A comme… AOUT

A comme… AOUT

Pendant l’été, le club des Cinq adorent faire une escapade nautique sur le bassin de la Villette avant de se rendre dans leur librairie préférée. La première arrivée a droit à un livre de bain.

Reprenons les mauvaises habitudes et ce blog, après interruption. Le suspense était à son comble : oui vous aurez une 2ème saison. Mais prenons un peu de recul ; alors que nous sortons KO de la jungle du mois de décembre tels des Stallone bourrus et courbatus par les combats, je me disais qu’il serait plaisant d’évoquer le contraire, à savoir les plaines arides du mois d’août. Ce n’est pas de ma faute, le traumatisme est trop important. On reparlera de Noël au mois de juin.
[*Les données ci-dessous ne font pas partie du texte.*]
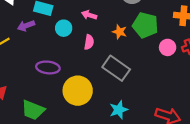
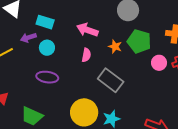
pink arrow: (89, 15) -> (87, 30), size x1.5
cyan circle: (64, 28) -> (47, 48), moved
yellow circle: (78, 91) -> (84, 112), moved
Le mois d’août, donc. 31 jours. Entre juillet et septembre en général. Les plus assidus savent qu’il précède la rentrée littéraire (ce marronnier de l’édition, genre bal des débutantes, où chacun revêt ses plus beaux atours, jaquettes, bandeau et nouvelle maquette, pour lancer des auteurs dont les feuilles, espérons-le, tiendront aussi l’hiver) et qu’on en profite donc pour bûcher sur les programmes des éditeurs. Enfin, chacun son caractère et son école ; certains préfèrent la chasse au papillon, d’autres finissent leurs cahiers de vacances assidûment. Ca me fait toujours plaisir de les revoir arriver, ces offices de mai (mais non il n’est jamais trop tôt) avec tous les cahiers de vacances, de la petite section (puisque je vous dis qu’il n’est jamais trop tôt) au collège. Ensuite les troupes adolescentes sont plus difficiles à canaliser… Phénomène remarquable à propos des cahiers de vacances, le système des vases communicantes qui dit que si Môman achète un cahier de vacances à Fiston, celui-ci geindra ; mais si Junior le réclame à corps et à cris, à coup sûr le lucide parent lui rappellera qu’il n’a jamais dépassé les 3 pages des opus achetés précédemment. Ah l’éternel et laborieux triangle amoureux.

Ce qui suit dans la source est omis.